§ Task objective:
Print only the lines from the top of the data through the line with "Il progetto ha", both included, skipping every picture.

§ Extracted page text data:
# # #

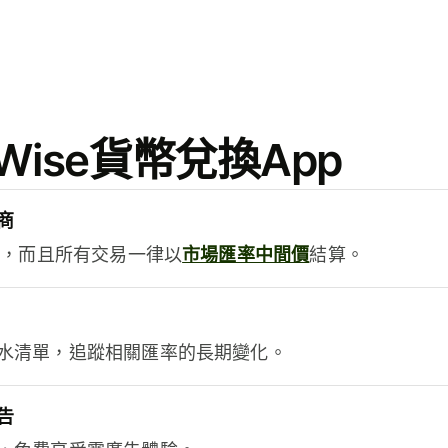
ise貨幣兌換App
商
用，而且所有交易一律以
市場匯率中間價
結算。
水清單，追蹤相關匯率的長期變化。
告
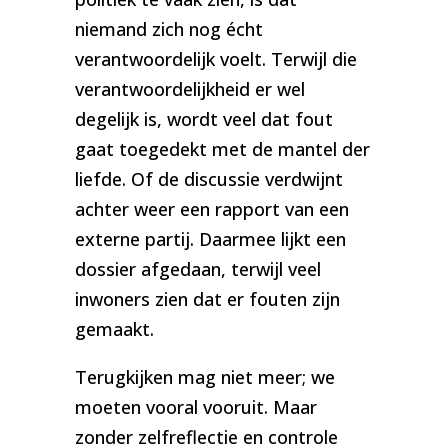
niemand zich nog écht
verantwoordelijk voelt. Terwijl die
verantwoordelijkheid er wel
degelijk is, wordt veel dat fout
gaat toegedekt met de mantel der
liefde. Of de discussie verdwijnt
achter weer een rapport van een
externe partij. Daarmee lijkt een
dossier afgedaan, terwijl veel
inwoners zien dat er fouten zijn
gemaakt.
Terugkijken mag niet meer; we
moeten vooral vooruit. Maar
zonder zelfreflectie en controle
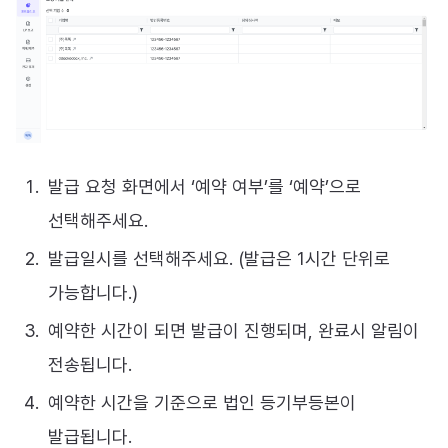
발급 요청 화면에서 ‘예약 여부’를 ‘예약’으로
선택해주세요.
발급일시를 선택해주세요. (발급은 1시간 단위로
가능합니다.)
예약한 시간이 되면 발급이 진행되며, 완료시 알림이
전송됩니다.
예약한 시간을 기준으로 법인 등기부등본이
발급됩니다.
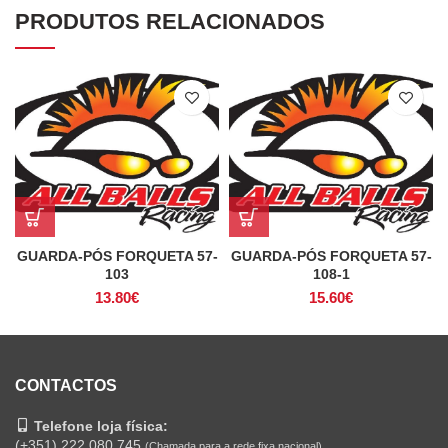
PRODUTOS RELACIONADOS
GUARDA-PÓS FORQUETA 57-
GUARDA-PÓS FORQUETA 57-
103
108-1
13.80
€
15.60
€
CONTACTOS
Telefone loja física:
(+351) 222 080 745
(Chamada para a rede fixa nacional)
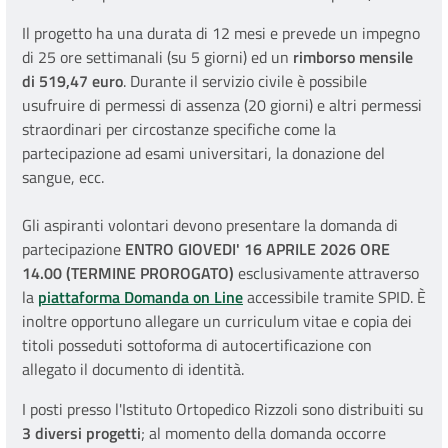
Il progetto ha una durata di 12 mesi e prevede un impegno
di 25 ore settimanali (su 5 giorni) ed un
rimborso mensile
di 519,47 euro
. Durante il servizio civile è possibile
usufruire di permessi di assenza (20 giorni) e altri permessi
straordinari per circostanze specifiche come la
partecipazione ad esami universitari, la donazione del
sangue, ecc.
Gli aspiranti volontari devono presentare la domanda di
partecipazione
ENTRO GIOVEDI' 16 APRILE 2026 ORE
14.00 (TERMINE PROROGATO)
esclusivamente attraverso
la
piattaforma Domanda on Line
accessibile tramite SPID. È
inoltre opportuno allegare un curriculum vitae e copia dei
titoli posseduti sottoforma di autocertificazione con
allegato il documento di identità.
I posti presso l'Istituto Ortopedico Rizzoli sono distribuiti su
3 diversi progetti
; al momento della domanda occorre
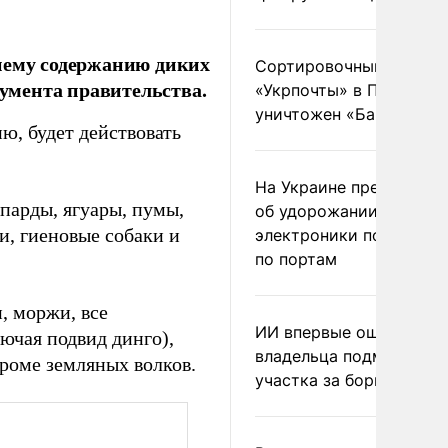
нему содержанию диких
Сортировочный пункт
кумента правительства.
«Укрпочты» в Павлогра
уничтожен «Бандероль
, будет действовать
На Украине предупреди
епарды, ягуары, пумы,
об удорожании китайс
и, гиеновые собаки и
электроники после уда
по портам
, моржи, все
ИИ впервые оштрафова
ючая подвид динго),
владельца подмосковн
кроме земляных волков.
участка за борщевик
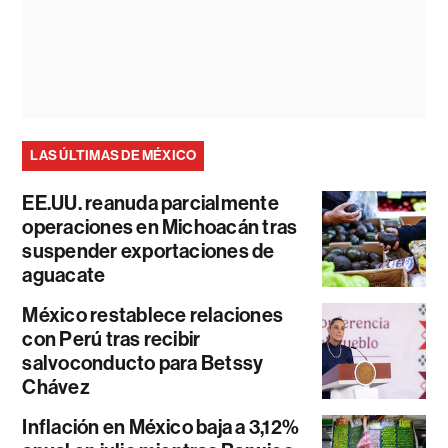
LAS ÚLTIMAS DE MÉXICO
EE.UU. reanuda parcialmente
operaciones en Michoacán tras
suspender exportaciones de
aguacate
México restablece relaciones
con Perú tras recibir
salvoconducto para Betssy
Chávez
Inflación en México baja a 3,12%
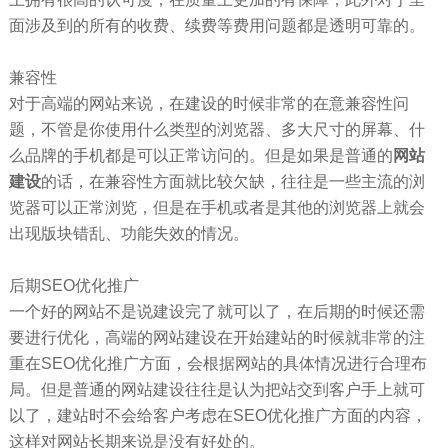
面涉及到的所有的收费、续费等费用问题都是透明可靠的。
兼容性
对于高端的网站来说，在建设的时候非常的在意兼容性问
题，不管是你使用什么类型的浏览器、多大尺寸的屏幕、什
么品牌的手机都是可以正常访问的。但是如果是普通的
网站
建设
的话，在兼容性方面就比较欠缺，往往是一些主流的浏
览器可以正常浏览，但是在手机或者是其他的浏览器上就会
出现版块错乱、功能失效的情况。
后期SEO优化推广
一个好的网站不是说建设完了就可以了，在后期的时候还需
要进行优化，高端的网站建设在开始建站的时候就非常的注
重在SEO优化推广方面，会根据网站的具体情况进行合理布
局。但是普通的网站建设往往是认为把站交到客户手上就可
以了，建站时不会给客户考虑在SEO优化推广方面的内容，
这样对网站长期来说是没有好处的。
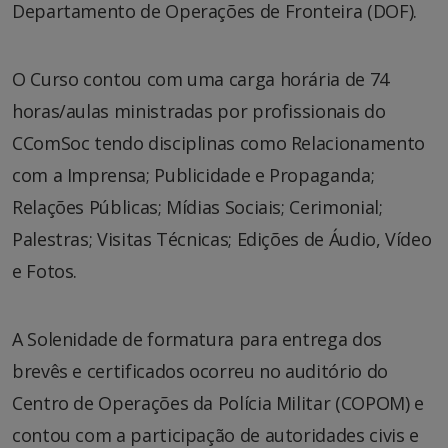
Departamento de Operações de Fronteira (DOF).
O Curso contou com uma carga horária de 74
horas/aulas ministradas por profissionais do
CComSoc tendo disciplinas como Relacionamento
com a Imprensa; Publicidade e Propaganda;
Relações Públicas; Mídias Sociais; Cerimonial;
Palestras; Visitas Técnicas; Edições de Áudio, Vídeo
e Fotos.
A Solenidade de formatura para entrega dos
brevês e certificados ocorreu no auditório do
Centro de Operações da Polícia Militar (COPOM) e
contou com a participação de autoridades civis e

# # #

§ Reply to the task:
ise貨幣兌換App
商
用，而且所有交易一律以
市場匯率中間價
結算。
水清單，追蹤相關匯率的長期變化。
告
niemand zich nog écht
verantwoordelijk voelt. Terwijl die
verantwoordelijkheid er wel
degelijk is, wordt veel dat fout
gaat toegedekt met de mantel der
liefde. Of de discussie verdwijnt
achter weer een rapport van een
externe partij. Daarmee lijkt een
dossier afgedaan, terwijl veel
inwoners zien dat er fouten zijn
gemaakt.
Terugkijken mag niet meer; we
moeten vooral vooruit. Maar
zonder zelfreflectie en controle
발급 요청 화면에서 ‘예약 여부’를 ‘예약’으로
선택해주세요.
발급일시를 선택해주세요. (발급은 1시간 단위로
가능합니다.)
예약한 시간이 되면 발급이 진행되며, 완료시 알림이
전송됩니다.
예약한 시간을 기준으로 법인 등기부등본이
발급됩니다.
PRODUTOS RELACIONADOS
GUARDA-PÓS FORQUETA 57-
GUARDA-PÓS FORQUETA 57-
103
108-1
13.80
€
15.60
€
CONTACTOS
Telefone loja física:
(+351) 222 080 745
(Chamada para a rede fixa nacional)
Il progetto ha una durata di 12 mesi e prevede un impegno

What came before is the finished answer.